There are a tremendous amount of Microsoft products that are cloud-based for building big data solutions. It’s great that there are so many products to choose from, but it does lead to confusion on what are the best products to use for particular use cases and how do all the products fit together. My job as a Microsoft Cloud Solution Architect is to help companies know about all the products and to help them in choosing the best products to use in building their solution. Based on a recent architect design session with a customer I wanted to list the products and use cases that we discussed for their desire to build a big data solution in the cloud (focusing on compute and data storage products and not ingestion/ETL, real-time streaming, advanced analytics, or reporting; also, only PaaS solutions are included – no IaaS):
- Azure Data Lake Store (ADLS): Is a high throughput distributed file system built for cloud scale storage. It is capable of ingesting any data type from videos and images to PDFs and CSVs. This is the “landing zone” for all data. It is HDFS compliant, meaning all products that work against HDFS will also work against ADLS. Think of ADLS as the place all other products will use as the source of their data. All data will be sent here including on-prem data, cloud-based data, and data from IoT devices.

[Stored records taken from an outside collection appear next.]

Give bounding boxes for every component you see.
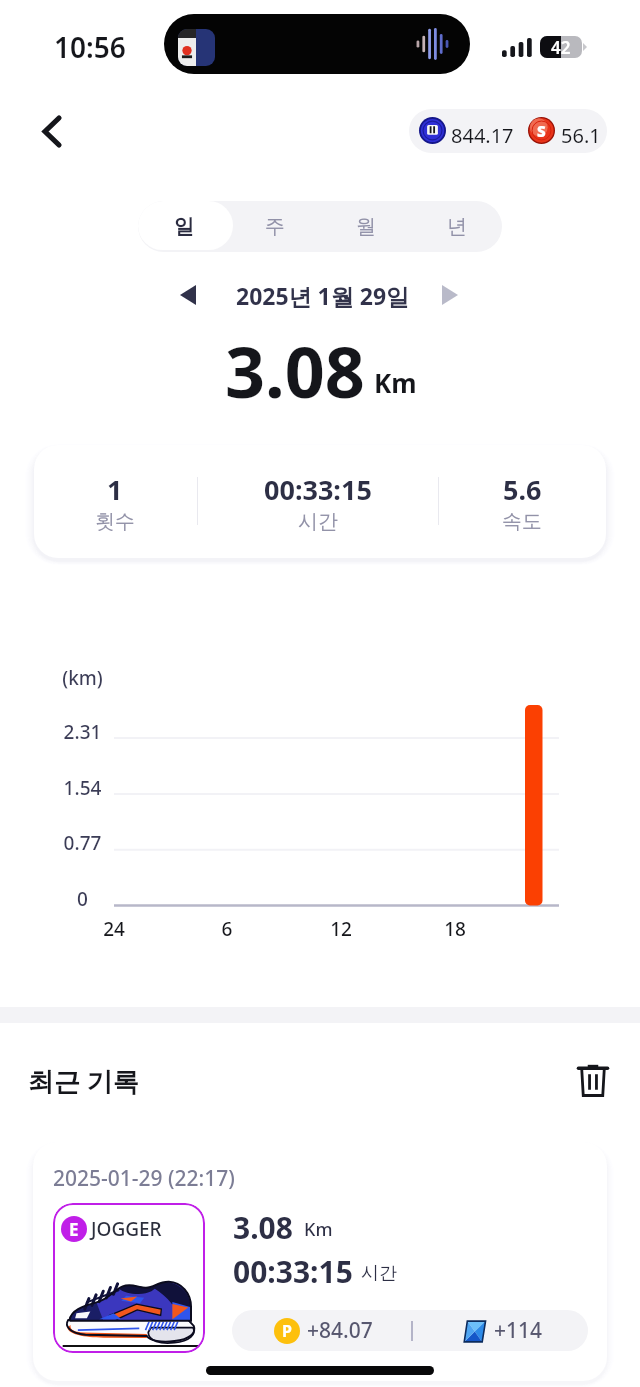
button[interactable]: 월 (320, 201, 411, 252)
staticText: 6 (197, 916, 257, 942)
button[interactable]: 년 (411, 201, 502, 252)
staticText: 1 (107, 471, 123, 508)
button[interactable]: Back (25, 104, 79, 158)
staticText: +114 (494, 1316, 543, 1345)
staticText: 18 (425, 916, 485, 942)
staticText: S (537, 121, 546, 141)
staticText: 횟수 (95, 509, 135, 534)
staticText: P (282, 1320, 292, 1342)
staticText: 시간 (298, 509, 338, 534)
staticText: 0 (22, 886, 143, 912)
staticText: 2.31 (22, 719, 143, 745)
button[interactable]: Delete (564, 1051, 622, 1109)
button[interactable]: 일 (138, 201, 229, 252)
staticText: 시간 (361, 1262, 397, 1285)
button[interactable]: 844.17 (409, 109, 607, 153)
staticText: 1.54 (22, 775, 143, 801)
staticText: 42 (551, 36, 571, 58)
button[interactable]: 2025-01-29 (22:17) (33, 1142, 607, 1381)
staticText: 최근 기록 (28, 1063, 139, 1099)
staticText: 월 (356, 214, 376, 239)
button[interactable]: Previous day (168, 275, 208, 315)
staticText: 3.08 (225, 323, 365, 418)
staticText: 주 (265, 214, 285, 239)
staticText: 2025년 1월 29일 (236, 280, 410, 311)
button[interactable]: Next day (430, 275, 470, 315)
staticText: Km (304, 1217, 333, 1242)
staticText: 년 (447, 214, 467, 239)
staticText: 844.17 (451, 122, 514, 149)
staticText: Km (374, 365, 417, 400)
staticText: JOGGER (91, 1216, 162, 1242)
staticText: E (69, 1218, 79, 1241)
staticText: 00:33:15 (233, 1251, 353, 1292)
staticText: 00:33:15 (264, 471, 372, 508)
staticText: +84.07 (307, 1316, 373, 1345)
staticText: 0.77 (22, 830, 143, 856)
staticText: 12 (311, 916, 371, 942)
staticText: 56.1 (561, 122, 601, 149)
staticText: 3.08 (233, 1207, 293, 1248)
button[interactable]: 주 (229, 201, 320, 252)
staticText: (km) (22, 665, 143, 691)
staticText: 24 (84, 916, 144, 942)
staticText: 속도 (502, 509, 542, 534)
staticText: 일 (174, 214, 194, 239)
staticText: 10:56 (54, 28, 126, 66)
staticText: 5.6 (503, 471, 542, 508)
staticText: 2025-01-29 (22:17) (53, 1164, 235, 1193)
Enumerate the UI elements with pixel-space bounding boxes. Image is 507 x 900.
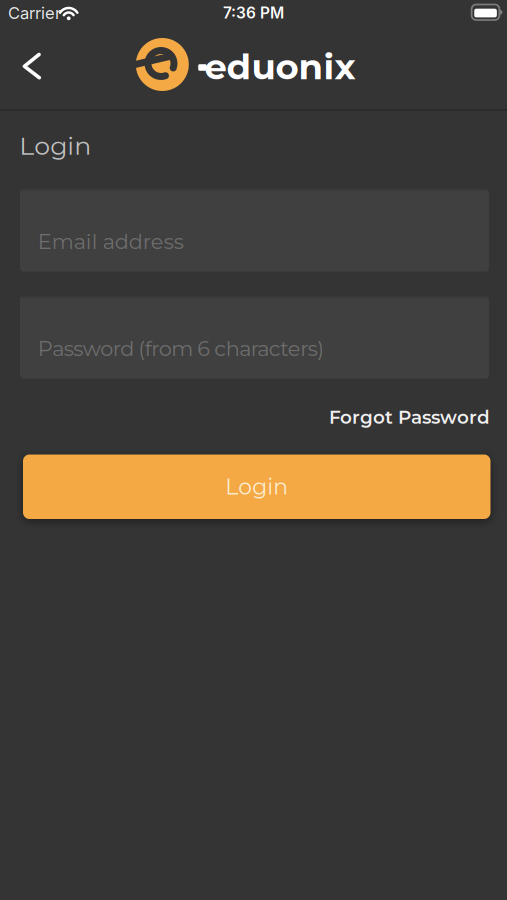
- staticText: eduonix: [204, 45, 356, 88]
- staticText: Password (from 6 characters): [38, 336, 324, 361]
- staticText: Login: [225, 473, 288, 500]
- button[interactable]: Login: [23, 454, 490, 519]
- button[interactable]: Forgot Password: [329, 406, 490, 428]
- button[interactable]: [14, 50, 54, 82]
- staticText: Forgot Password: [329, 406, 490, 428]
- button[interactable]: Password (from 6 characters): [20, 296, 489, 378]
- button[interactable]: Email address: [20, 190, 489, 272]
- staticText: Carrier: [8, 3, 61, 23]
- staticText: Email address: [38, 229, 184, 254]
- staticText: 7:36 PM: [223, 3, 284, 22]
- staticText: Login: [19, 130, 91, 161]
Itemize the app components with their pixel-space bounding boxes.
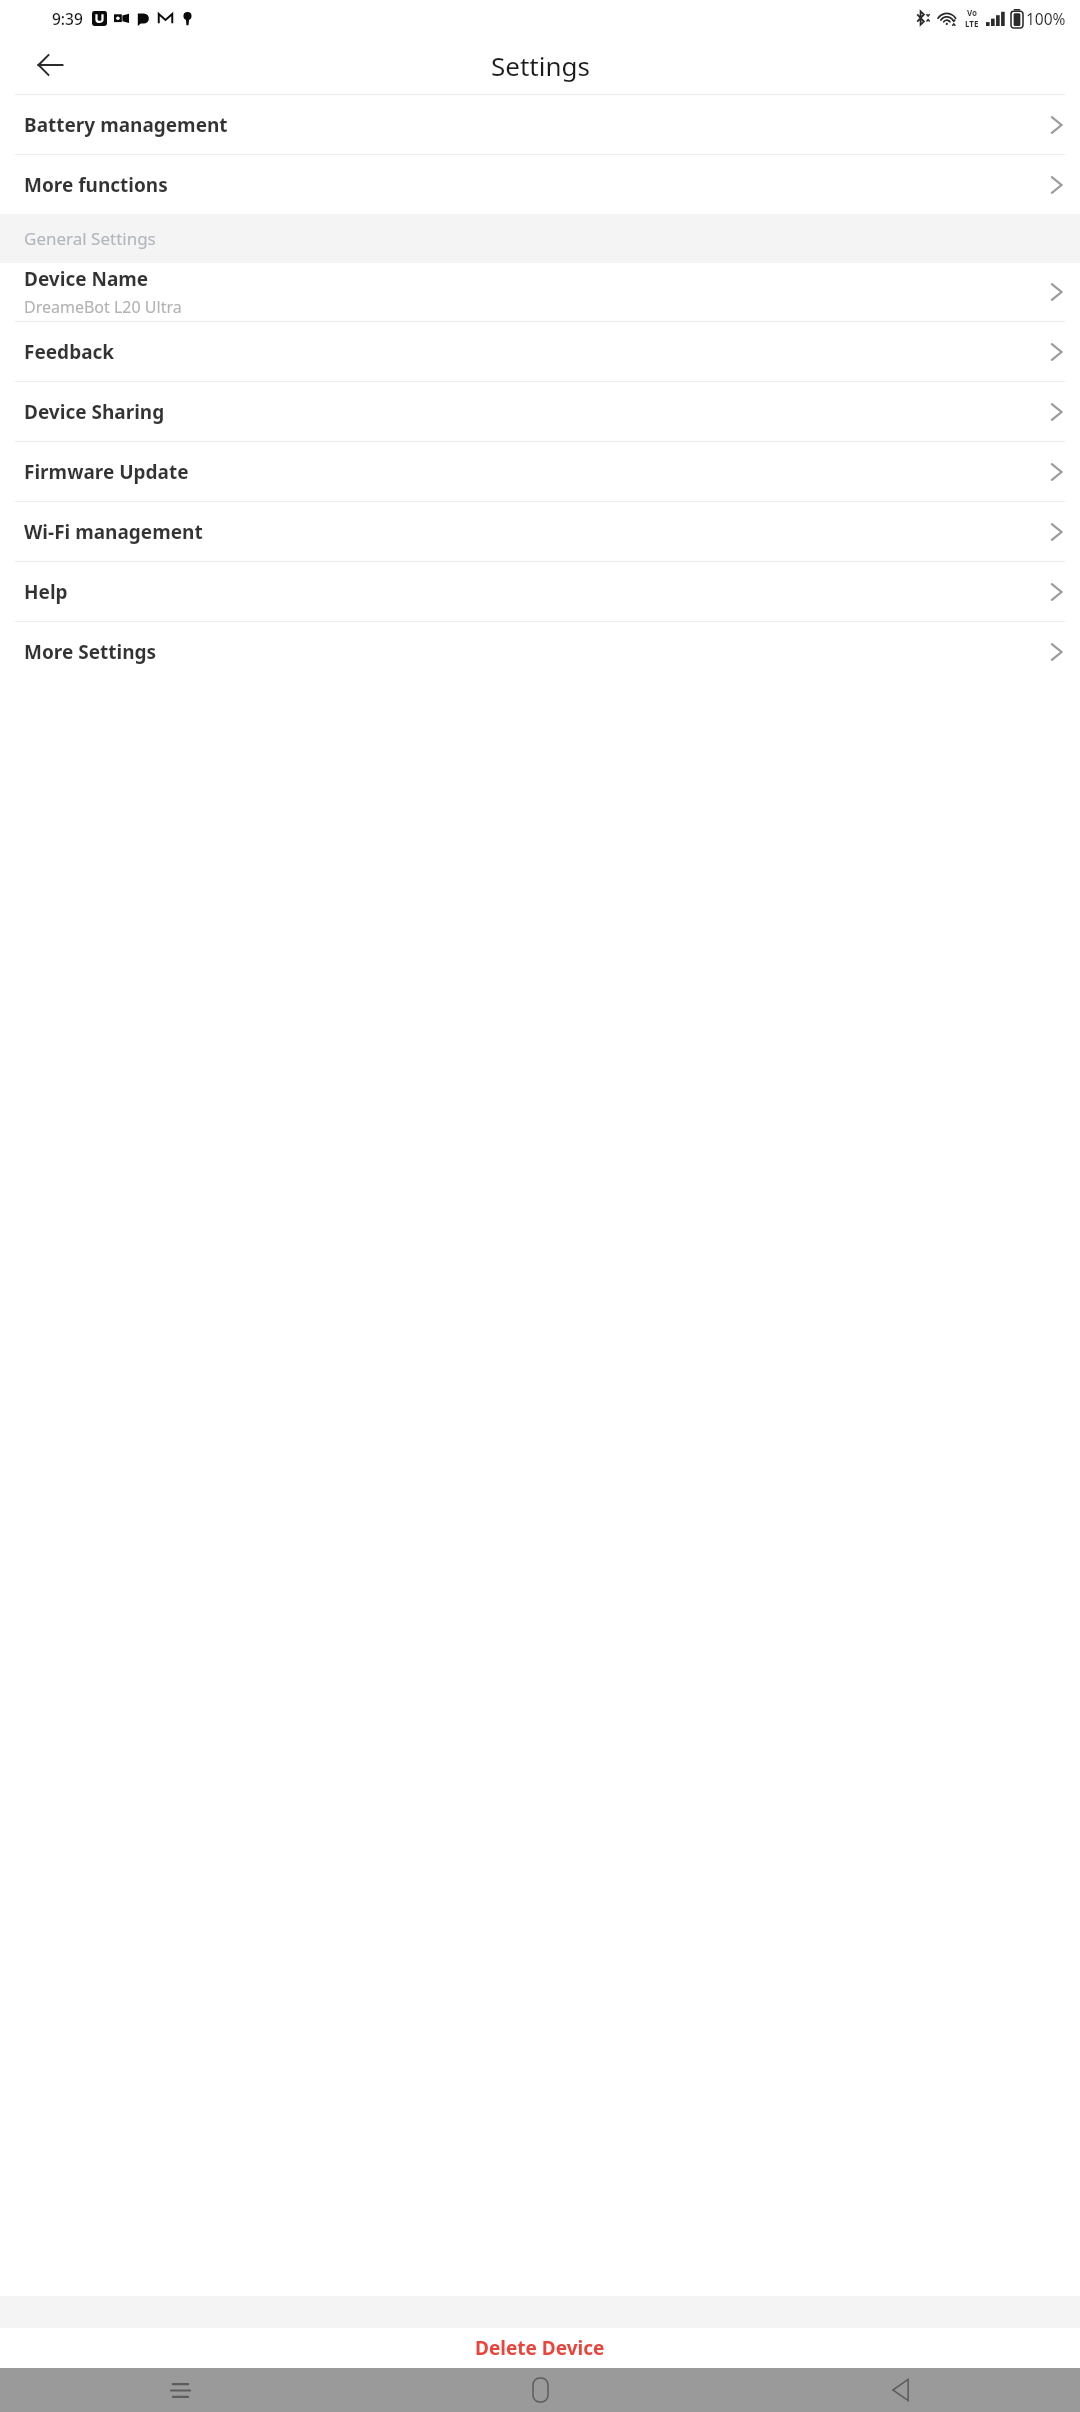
button[interactable]: Device Name — [0, 263, 1080, 321]
staticText: Vo — [967, 7, 978, 18]
button[interactable]: Help — [0, 562, 1080, 621]
staticText: Battery management — [24, 112, 1049, 138]
staticText: Firmware Update — [24, 459, 1049, 485]
staticText: More Settings — [24, 639, 1049, 665]
staticText: Feedback — [24, 339, 1049, 365]
button[interactable]: Feedback — [0, 322, 1080, 381]
staticText: 100% — [1026, 8, 1066, 29]
staticText: Device Name — [24, 266, 149, 292]
staticText: DreameBot L20 Ultra — [24, 296, 182, 318]
button[interactable]: Back — [30, 45, 70, 85]
button[interactable]: Recents — [0, 2368, 360, 2412]
staticText: 9:39 — [52, 8, 83, 29]
button[interactable]: More Settings — [0, 622, 1080, 681]
staticText: General Settings — [24, 227, 156, 250]
staticText: LTE — [965, 18, 979, 29]
button[interactable]: Firmware Update — [0, 442, 1080, 501]
staticText: Device Sharing — [24, 399, 1049, 425]
button[interactable]: Wi-Fi management — [0, 502, 1080, 561]
button[interactable]: More functions — [0, 155, 1080, 214]
staticText: More functions — [24, 172, 1049, 198]
staticText: Settings — [491, 48, 590, 83]
staticText: Delete Device — [475, 2335, 605, 2361]
button[interactable]: Back — [720, 2368, 1080, 2412]
button[interactable]: Battery management — [0, 95, 1080, 154]
button[interactable]: Delete Device — [0, 2328, 1080, 2368]
button[interactable]: Device Sharing — [0, 382, 1080, 441]
staticText: Help — [24, 579, 1049, 605]
staticText: Wi-Fi management — [24, 519, 1049, 545]
button[interactable]: Home — [360, 2368, 720, 2412]
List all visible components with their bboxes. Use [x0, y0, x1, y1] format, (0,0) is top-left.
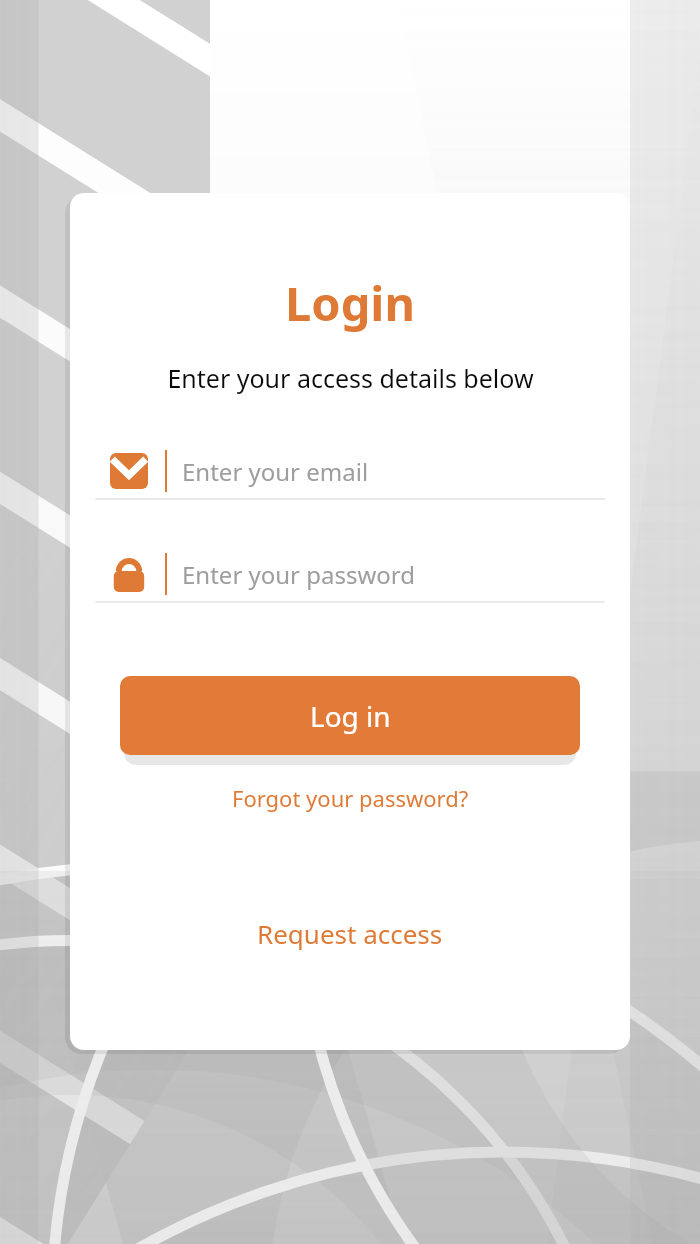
staticText: Login	[285, 271, 415, 335]
staticText: Enter your access details below	[167, 361, 534, 395]
staticText: Forgot your password?	[232, 783, 469, 813]
button[interactable]: Password input field	[95, 547, 605, 603]
staticText: Request access	[257, 916, 443, 951]
button[interactable]: Log in	[120, 676, 580, 755]
button[interactable]: Request access	[239, 910, 461, 957]
staticText: Enter your password	[182, 558, 416, 591]
staticText: Log in	[310, 697, 391, 735]
button[interactable]: Email input field	[95, 444, 605, 500]
staticText: Enter your email	[182, 455, 369, 488]
button[interactable]: Forgot your password?	[214, 777, 487, 819]
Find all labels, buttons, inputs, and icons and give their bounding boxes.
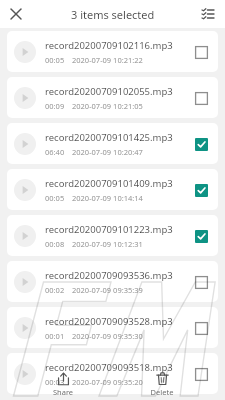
button[interactable]: record20200709093536.mp3 — [7, 261, 218, 302]
button[interactable]: record20200709093528.mp3 — [7, 307, 218, 348]
button[interactable]: record20200709102116.mp3 — [7, 31, 218, 72]
staticText: Delete — [127, 387, 197, 397]
staticText: 00:05 — [45, 193, 65, 203]
button[interactable]: Select all — [197, 3, 219, 25]
button[interactable]: Not selected — [186, 37, 216, 67]
button[interactable]: Share — [28, 372, 98, 397]
button[interactable]: record20200709102055.mp3 — [7, 77, 218, 118]
staticText: 00:03 — [45, 377, 65, 387]
staticText: record20200709093528.mp3 — [45, 315, 173, 328]
staticText: record20200709101409.mp3 — [45, 177, 173, 190]
staticText: 06:40 — [45, 147, 65, 157]
staticText: record20200709102055.mp3 — [45, 85, 173, 98]
staticText: 00:08 — [45, 239, 65, 249]
button[interactable]: record20200709101425.mp3 — [7, 123, 218, 164]
staticText: record20200709102116.mp3 — [45, 39, 173, 52]
staticText: 2020-07-09 09:35:39 — [72, 285, 143, 295]
staticText: 00:05 — [45, 55, 65, 65]
button[interactable]: Selected — [186, 129, 216, 159]
button[interactable]: Not selected — [186, 267, 216, 297]
staticText: 2020-07-09 10:12:31 — [72, 239, 143, 249]
staticText: 2020-07-09 09:35:30 — [72, 331, 143, 341]
button[interactable]: Not selected — [186, 313, 216, 343]
button[interactable]: Delete — [127, 372, 197, 397]
staticText: 2020-07-09 10:20:47 — [72, 147, 143, 157]
button[interactable]: Selected — [186, 221, 216, 251]
button[interactable]: record20200709101409.mp3 — [7, 169, 218, 210]
button[interactable]: Not selected — [186, 83, 216, 113]
button[interactable]: record20200709101223.mp3 — [7, 215, 218, 256]
staticText: 2020-07-09 10:21:05 — [72, 101, 143, 111]
staticText: record20200709093518.mp3 — [45, 361, 173, 374]
staticText: Share — [28, 387, 98, 397]
staticText: record20200709101223.mp3 — [45, 223, 173, 236]
staticText: record20200709101425.mp3 — [45, 131, 173, 144]
button[interactable]: record20200709093518.mp3 — [7, 353, 218, 394]
staticText: 00:02 — [45, 285, 65, 295]
button[interactable]: Not selected — [186, 359, 216, 389]
staticText: 2020-07-09 10:14:14 — [72, 193, 143, 203]
staticText: 00:09 — [45, 101, 65, 111]
staticText: 2020-07-09 10:21:22 — [72, 55, 143, 65]
button[interactable]: Selected — [186, 175, 216, 205]
staticText: 2020-07-09 09:35:20 — [72, 377, 143, 387]
staticText: record20200709093536.mp3 — [45, 269, 173, 282]
staticText: 3 items selected — [71, 7, 155, 22]
button[interactable]: Close — [5, 3, 27, 25]
staticText: 00:01 — [45, 331, 65, 341]
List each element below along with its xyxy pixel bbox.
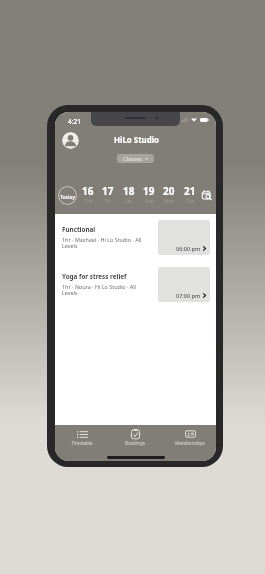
staticText: 1hr · Noura · Hi Lo Studio · All Levels <box>62 283 148 297</box>
staticText: 20 <box>163 184 175 198</box>
staticText: 07:00 pm <box>176 292 201 299</box>
button[interactable]: 18 <box>119 184 139 205</box>
staticText: 19 <box>143 184 155 198</box>
button[interactable]: 19 <box>139 184 159 205</box>
staticText: Bookings <box>125 440 145 446</box>
staticText: Mon <box>164 198 175 205</box>
staticText: Timetable <box>71 440 93 446</box>
button[interactable]: Bookings <box>112 429 158 446</box>
button[interactable]: 21 <box>180 184 200 205</box>
button[interactable]: Today <box>58 186 77 205</box>
staticText: Tue <box>186 198 195 205</box>
button[interactable]: Search calendar <box>202 190 212 200</box>
staticText: Memberships <box>175 440 205 446</box>
button[interactable]: Profile <box>62 132 79 149</box>
staticText: HiLo Studio <box>114 135 159 146</box>
staticText: Sun <box>145 198 154 205</box>
button[interactable]: Timetable <box>59 429 105 446</box>
staticText: Classes <box>123 155 142 162</box>
staticText: 21 <box>184 184 196 198</box>
staticText: 17 <box>102 184 114 198</box>
button[interactable]: Memberships <box>167 429 213 446</box>
staticText: Sat <box>125 198 133 205</box>
staticText: 4:21 <box>68 117 82 126</box>
button[interactable]: 06:00 pm <box>158 220 210 255</box>
staticText: 1hr · Mashael · Hi Lo Studio · All Level… <box>62 236 148 250</box>
button[interactable]: Yoga for stress relief <box>55 267 216 302</box>
staticText: Functional <box>62 225 96 234</box>
button[interactable]: 20 <box>159 184 179 205</box>
staticText: Yoga for stress relief <box>62 272 127 281</box>
staticText: Today <box>60 193 75 200</box>
staticText: 16 <box>82 184 94 198</box>
button[interactable]: 07:00 pm <box>158 267 210 302</box>
button[interactable]: Functional <box>55 220 216 255</box>
staticText: Thu <box>84 198 93 205</box>
staticText: 06:00 pm <box>176 245 201 252</box>
button[interactable]: Classes <box>117 154 154 163</box>
button[interactable]: 17 <box>98 184 118 205</box>
staticText: Fri <box>105 198 111 205</box>
button[interactable]: 16 <box>78 184 98 205</box>
staticText: 18 <box>123 184 135 198</box>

This landing zone is typically called the Data Lake and there are many great reasons for using a Data Lake (see Data lake details and Why use a data lake? and the presentation Big data architectures and the data lake)
- Azure HDInsight (HDI): Under the covers, HDInsight is simply Hortonworks HDP 2.6 that contains 22 open source products such as Hadoop (Common, YARN, MapReduce), Spark, HBase, Storm, and Kafka. You can use any of those or install any other open source products that can all use the data in ADLS (HDInsight just connects to ADLS and uses that as its storage source)
- Azure Data Lake Analytics (ADLA): This is a distributed analytics service built on Apache YARN that lets you submit a job to the service where the service will automatically run it in parallel in the cloud and scale to process data of any size. Included with ADLA is U-SQL, which has a scalable distributed query capability enabling you to efficiently analyze data whether it be structured (CSV) or not (images) in the Azure Data Lake Store and across Azure Blob Storage, SQL Servers in Azure, Azure SQL Database and Azure SQL Data Warehouse. Note that U-SQL supports batch queries and does not support interactive queries, and does not handle persistence or indexing. ADLA is great for things such as prepping large amounts of data for insertion into a data warehouse or replacing long-running monthly batch processing with shorter running distributed processes
- Azure Analysis Services (AAS): This is a PaaS for SQL Server Analysis Services (SSAS). It allows you to create an Azure Analysis Services Tabular Model (i.e. cube) which allows for much faster query and reporting processing compared to going directly against a database or data warehouse. A key AAS feature is vertical scale-out for high availability and high concurrency. It also creates a semantic model over the raw data to make it much easier for business users to explore the data. It pulls data from the ADLS and aggregates it and stores it in AAS. The additional work required to add a cube to your solution involves the time to process the cube and slower performance for ad-hoc queries (not pre-determined), but there are additional benefits of a cube – see Why use a SSAS cube?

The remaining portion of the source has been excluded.